Construction Physics has a deep dive on construction productivity around the world. We hear about the overall slowdown in productivity growth worldwide since the 1970s or so, but in the construction industry the trend is essentially stagnation even compared to other industries. The U.S. is a historical leader in absolute productivity but has actually managed a productivity decline compared to modest growth in most other countries studied. That said, there are no countries where the growth is particularly spectacular. Developing countries have managed to grow productivity faster, but that is essentially catching up. It talks a lot about the challenges of measuring productivity, suggesting that just focusing on cost might be the better way to go.

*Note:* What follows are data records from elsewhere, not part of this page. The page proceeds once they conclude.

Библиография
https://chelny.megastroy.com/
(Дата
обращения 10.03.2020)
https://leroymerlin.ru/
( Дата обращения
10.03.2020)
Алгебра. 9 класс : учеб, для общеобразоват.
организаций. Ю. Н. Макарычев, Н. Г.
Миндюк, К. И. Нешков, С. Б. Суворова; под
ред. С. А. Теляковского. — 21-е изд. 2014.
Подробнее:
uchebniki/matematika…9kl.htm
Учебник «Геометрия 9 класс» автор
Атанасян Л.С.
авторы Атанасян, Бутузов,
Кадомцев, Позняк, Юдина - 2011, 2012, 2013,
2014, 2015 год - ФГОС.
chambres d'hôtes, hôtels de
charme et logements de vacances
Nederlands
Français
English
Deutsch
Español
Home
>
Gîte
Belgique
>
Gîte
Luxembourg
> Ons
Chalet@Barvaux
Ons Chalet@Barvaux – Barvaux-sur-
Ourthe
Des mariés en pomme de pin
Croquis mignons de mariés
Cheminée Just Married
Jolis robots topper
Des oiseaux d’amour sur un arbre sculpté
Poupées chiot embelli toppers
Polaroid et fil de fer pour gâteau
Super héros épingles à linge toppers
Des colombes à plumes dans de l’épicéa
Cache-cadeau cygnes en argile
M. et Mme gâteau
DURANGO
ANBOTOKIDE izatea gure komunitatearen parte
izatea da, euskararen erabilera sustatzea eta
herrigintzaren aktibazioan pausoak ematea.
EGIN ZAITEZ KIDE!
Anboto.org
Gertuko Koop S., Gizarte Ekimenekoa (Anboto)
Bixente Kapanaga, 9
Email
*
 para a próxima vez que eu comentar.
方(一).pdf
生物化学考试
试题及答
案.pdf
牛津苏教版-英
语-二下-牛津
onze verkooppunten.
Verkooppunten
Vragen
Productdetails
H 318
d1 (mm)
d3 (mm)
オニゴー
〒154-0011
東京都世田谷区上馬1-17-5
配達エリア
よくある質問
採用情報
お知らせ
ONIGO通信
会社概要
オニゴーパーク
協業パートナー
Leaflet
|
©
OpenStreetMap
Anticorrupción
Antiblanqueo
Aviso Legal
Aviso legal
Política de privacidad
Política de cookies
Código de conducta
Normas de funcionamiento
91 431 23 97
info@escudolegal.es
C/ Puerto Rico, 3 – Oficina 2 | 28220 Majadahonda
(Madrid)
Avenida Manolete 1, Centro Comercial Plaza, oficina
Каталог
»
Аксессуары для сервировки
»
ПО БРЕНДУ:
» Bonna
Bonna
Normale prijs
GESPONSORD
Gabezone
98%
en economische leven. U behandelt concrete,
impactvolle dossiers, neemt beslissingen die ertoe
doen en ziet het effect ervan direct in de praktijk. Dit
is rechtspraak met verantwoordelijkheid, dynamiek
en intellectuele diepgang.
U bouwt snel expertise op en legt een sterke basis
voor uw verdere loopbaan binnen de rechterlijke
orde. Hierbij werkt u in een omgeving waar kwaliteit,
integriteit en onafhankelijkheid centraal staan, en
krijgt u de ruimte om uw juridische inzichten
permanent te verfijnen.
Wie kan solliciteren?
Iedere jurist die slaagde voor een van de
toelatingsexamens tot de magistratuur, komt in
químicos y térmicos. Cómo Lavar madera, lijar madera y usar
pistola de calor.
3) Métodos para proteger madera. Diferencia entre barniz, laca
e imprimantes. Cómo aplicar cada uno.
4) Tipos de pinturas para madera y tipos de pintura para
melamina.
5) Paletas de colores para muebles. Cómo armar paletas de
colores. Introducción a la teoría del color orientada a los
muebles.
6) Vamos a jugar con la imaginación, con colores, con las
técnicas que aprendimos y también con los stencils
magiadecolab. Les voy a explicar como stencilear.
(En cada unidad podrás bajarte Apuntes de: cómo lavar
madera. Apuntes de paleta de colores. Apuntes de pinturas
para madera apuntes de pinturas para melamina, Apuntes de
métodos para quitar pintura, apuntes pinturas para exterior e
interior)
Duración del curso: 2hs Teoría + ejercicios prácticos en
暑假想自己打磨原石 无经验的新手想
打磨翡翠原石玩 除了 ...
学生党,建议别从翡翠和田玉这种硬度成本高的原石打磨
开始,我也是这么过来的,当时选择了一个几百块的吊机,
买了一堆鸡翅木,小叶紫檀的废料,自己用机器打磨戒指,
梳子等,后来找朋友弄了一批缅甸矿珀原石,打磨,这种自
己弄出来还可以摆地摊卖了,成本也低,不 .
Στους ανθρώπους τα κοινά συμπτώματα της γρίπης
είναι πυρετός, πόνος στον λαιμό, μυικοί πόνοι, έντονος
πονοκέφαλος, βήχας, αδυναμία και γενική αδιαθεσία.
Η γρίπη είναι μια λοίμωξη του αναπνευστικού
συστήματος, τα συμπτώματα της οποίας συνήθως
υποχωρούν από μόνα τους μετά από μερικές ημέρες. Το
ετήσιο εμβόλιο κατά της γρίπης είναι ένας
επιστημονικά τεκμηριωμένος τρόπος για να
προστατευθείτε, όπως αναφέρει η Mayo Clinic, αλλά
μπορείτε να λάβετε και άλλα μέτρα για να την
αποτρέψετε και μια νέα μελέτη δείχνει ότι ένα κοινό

This article doesn’t go deep into potential solutions. Prefabrication of components in factories is talked about a lot, because manufacturing productivity gains have been much more dramatic than construction, which on its face is manufacturing in a much less controlled environment. But prefabrication and modularity have been worked on for a long time and delivered only modest gains. More competition and less corruption in procurement are certainly good things, but these too seem to deliver only modest improvement. Many developed countries in Asia and the Middle East use labor from developing countries, and this seems to work for them but doesn’t deliver large gains I suppose because the lower-wage workers are less skilled and less productive. Streamlining permitting and regulation is always talked about, and tends to fit certain political agendas, but there don’t seem to be enormous gains there. So governments and project teams seem to just pursue an all-of-the-above salad approach and the result is incremental gains or no gains at all. I’ve probably said this multiple times, but I think AI should be very good at construction scheduling. Add in real time inspection and comparison to the original plans using cameras and drones, and it should be possible to really reduce down time and waste in construction. I think there might be substantial potential gains on the horizon here. If I were in government, I might focus R&D funding, targeted procurement, and regulatory/financial incentives on this particular aspect.

Another thought though, is that low construction productivity is not a reason not to do construction. Both housing and infrastructure construction have long-lasting economic and quality of life benefits that go beyond just the immediate economic activity they generate in the construction sector itself. So maybe we should just pony up what they cost now, keep plugging away to try to make the modest gains, and stop worry so much about this.